§ **RECORD EXTRACTS**
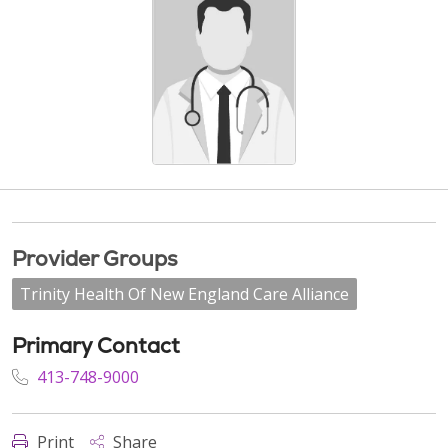
Provider Groups
Trinity Health Of New England Care Alliance
Primary Contact
413-748-9000
Print
Share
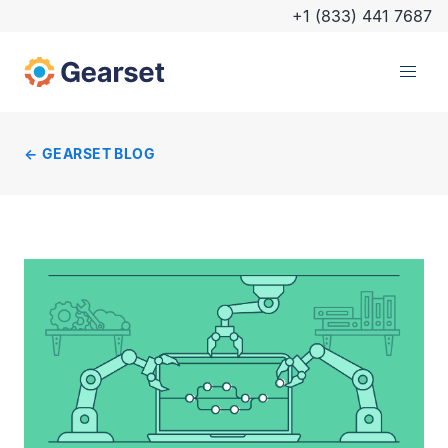
+1 (833) 441 7687
GEARSET BLOG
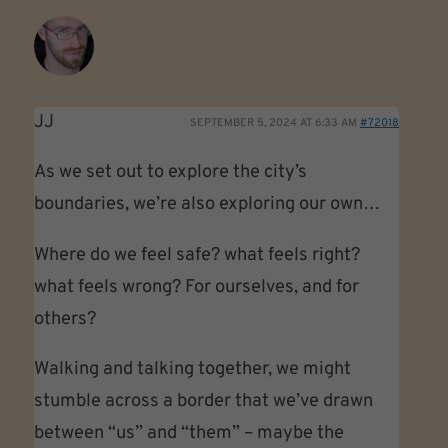
JJ
SEPTEMBER 5, 2024 AT 6:33 AM
#72018
As we set out to explore the city’s
boundaries, we’re also exploring our own…
Where do we feel safe? what feels right?
what feels wrong? For ourselves, and for
others?
Walking and talking together, we might
stumble across a border that we’ve drawn
between “us” and “them” – maybe the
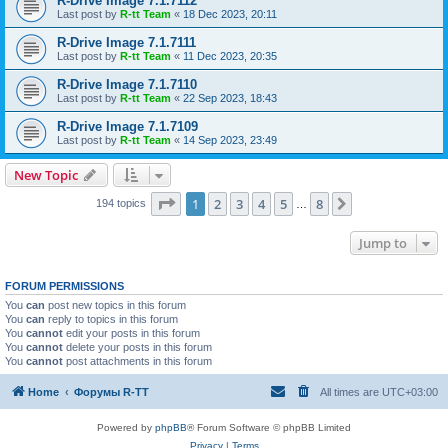
R-Drive Image 7.1.7112
Last post by
R-tt Team
«
18 Dec 2023, 20:11
R-Drive Image 7.1.7111
Last post by
R-tt Team
«
11 Dec 2023, 20:35
R-Drive Image 7.1.7110
Last post by
R-tt Team
«
22 Sep 2023, 18:43
R-Drive Image 7.1.7109
Last post by
R-tt Team
«
14 Sep 2023, 23:49
New Topic
Page
1
of
8
1
2
3
4
5
8
Next
194 topics
…
Jump to
FORUM PERMISSIONS
You
can
post new topics in this forum
You
can
reply to topics in this forum
You
cannot
edit your posts in this forum
You
cannot
delete your posts in this forum
You
cannot
post attachments in this forum
Home
Форумы R-TT
All times are
UTC+03:00
Powered by
phpBB
® Forum Software © phpBB Limited
Privacy
|
Terms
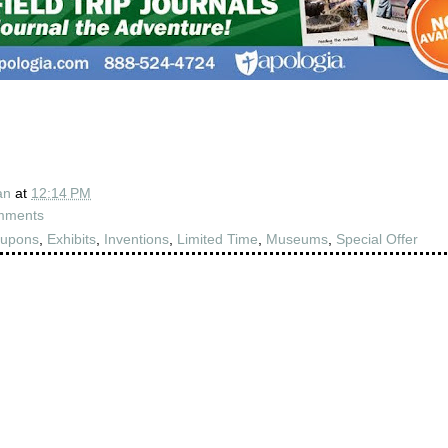
an
at
12:14 PM
mments
upons
,
Exhibits
,
Inventions
,
Limited Time
,
Museums
,
Special Offer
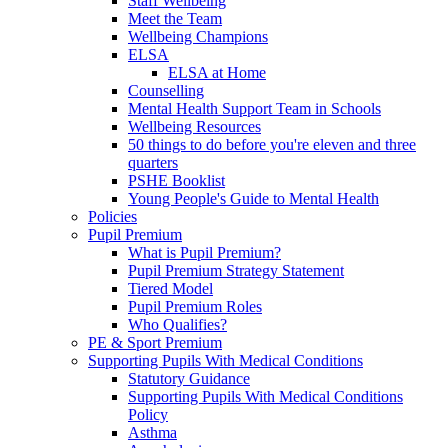
Staff Wellbeing
Meet the Team
Wellbeing Champions
ELSA
ELSA at Home
Counselling
Mental Health Support Team in Schools
Wellbeing Resources
50 things to do before you're eleven and three
quarters
PSHE Booklist
Young People's Guide to Mental Health
Policies
Pupil Premium
What is Pupil Premium?
Pupil Premium Strategy Statement
Tiered Model
Pupil Premium Roles
Who Qualifies?
PE & Sport Premium
Supporting Pupils With Medical Conditions
Statutory Guidance
Supporting Pupils With Medical Conditions
Policy
Asthma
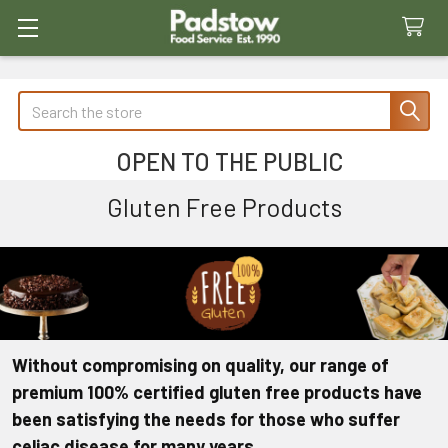
Search
OPEN TO THE PUBLIC
Gluten Free Products
Without compromising on quality, our range of
premium 100% certified gluten free products have
been satisfying the needs for those who suffer
celiac disease for many years.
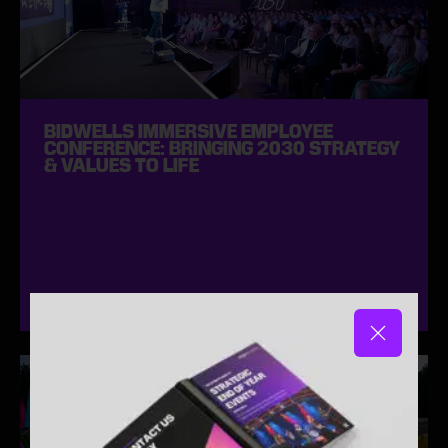
BIDWELLS IMMERSIVE EMPLOYEE
CONFERENCE: BRINGING 2030 STRATEGY
& VALUES TO LIFE
April 2025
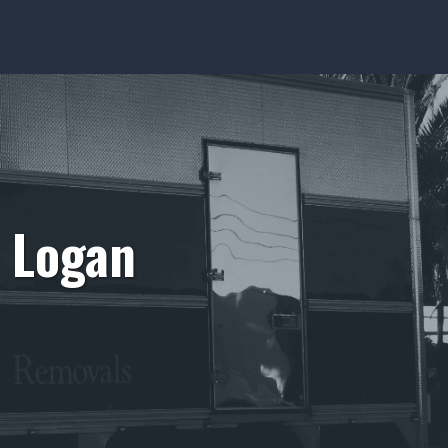
o Logan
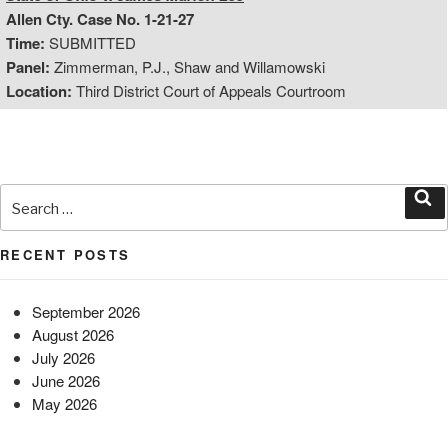
Allen Cty. Case No. 1-21-27
Time:
SUBMITTED
Panel:
Zimmerman, P.J., Shaw and Willamowski
Location:
Third District Court of Appeals Courtroom
Search
for:
Sea
RECENT POSTS
September 2026
August 2026
July 2026
June 2026
May 2026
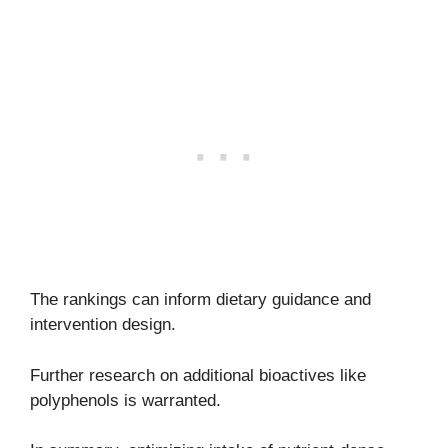
The rankings can inform dietary guidance and
intervention design.
Further research on additional bioactives like
polyphenols is warranted.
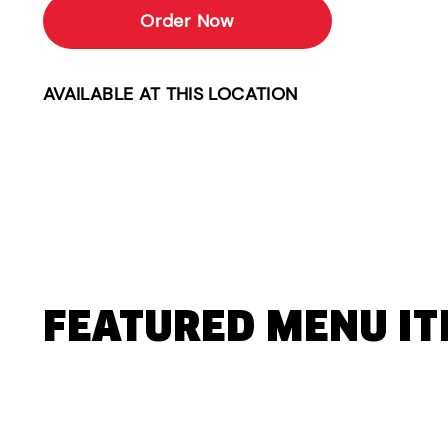
Order Now
AVAILABLE AT THIS LOCATION
FEATURED MENU I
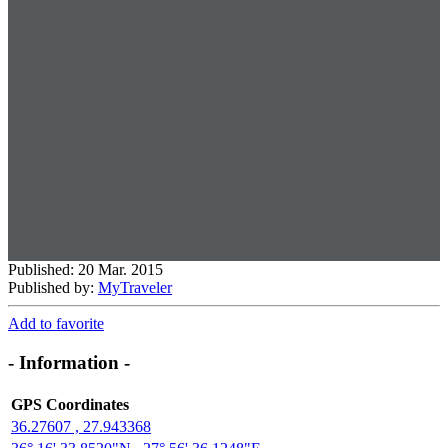
Published: 20 Mar. 2015
Published by:
MyTraveler
Add to favorite
- Information -
GPS Coordinates
36.27607 , 27.943368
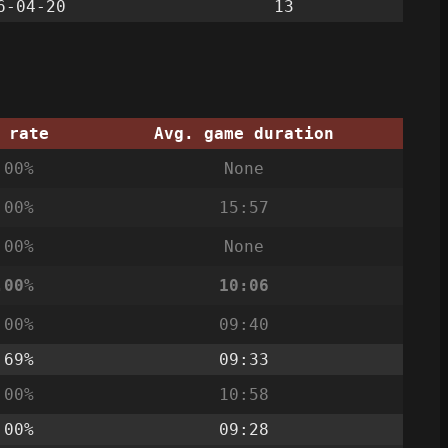
6-04-20
13
 rate
Avg. game duration
.00%
None
.00%
15:57
.00%
None
.00%
10:06
.00%
09:40
.69%
09:33
.00%
10:58
.00%
09:28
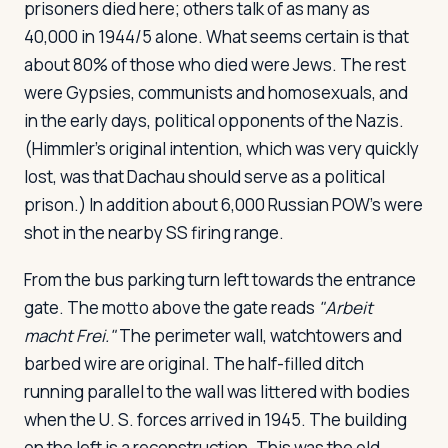
prisoners died here; others talk of as many as
40,000 in 1944/5 alone. What seems certain is that
about 80% of those who died were Jews. The rest
were Gypsies, communists and homosexuals, and
in the early days, political opponents of the Nazis.
(Himmler's original intention, which was very quickly
lost, was that Dachau should serve as a political
prison.) In addition about 6,000 Russian POW's were
shot in the nearby SS firing range.
From the bus parking turn left towards the entrance
gate. The motto above the gate reads
"Arbeit
macht Frei."
The perimeter wall, watchtowers and
barbed wire are original. The half-filled ditch
running parallel to the wall was littered with bodies
when the U. S. forces arrived in 1945. The building
on the left is a reconstruction. This was the old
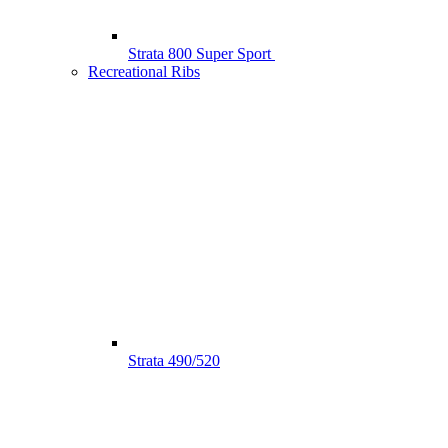
Strata 800 Super Sport
Recreational Ribs
Strata 490/520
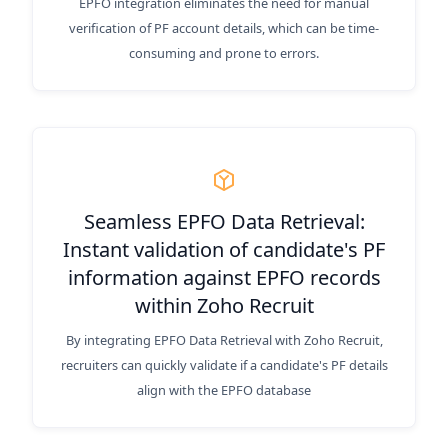
EPFO integration eliminates the need for manual
verification of PF account details, which can be time-
consuming and prone to errors.
Seamless EPFO Data Retrieval:
Instant validation of candidate's PF
information against EPFO records
within Zoho Recruit
By integrating EPFO Data Retrieval with Zoho Recruit,
recruiters can quickly validate if a candidate's PF details
align with the EPFO database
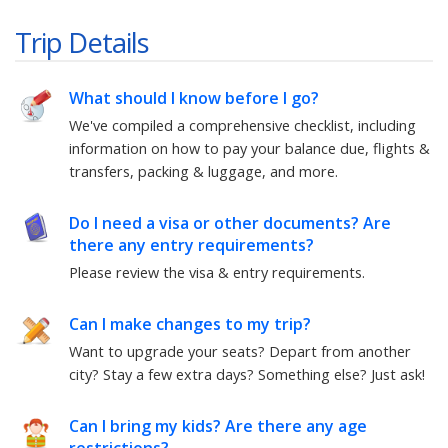
Trip Details
What should I know before I go?
We've compiled a comprehensive checklist, including
information on how to pay your balance due, flights &
transfers, packing & luggage, and more.
Do I need a visa or other documents? Are
there any entry requirements?
Please review the visa & entry requirements.
Can I make changes to my trip?
Want to upgrade your seats? Depart from another
city? Stay a few extra days? Something else?
Just ask!
Can I bring my kids? Are there any age
restrictions?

§ **WHAT THE EXERCISE ASKS**
Look above for the line holding "gate. The motto above the gate reads" and output everything from it down to the line holding "Strata 800 Super Sport", both ends included, exactly and without images.

§ **SOLUTION TO THE EXERCISE**
gate. The motto above the gate reads
"Arbeit
macht Frei."
The perimeter wall, watchtowers and
barbed wire are original. The half-filled ditch
running parallel to the wall was littered with bodies
when the U. S. forces arrived in 1945. The building
on the left is a reconstruction. This was the old
Strata 800 Super Sport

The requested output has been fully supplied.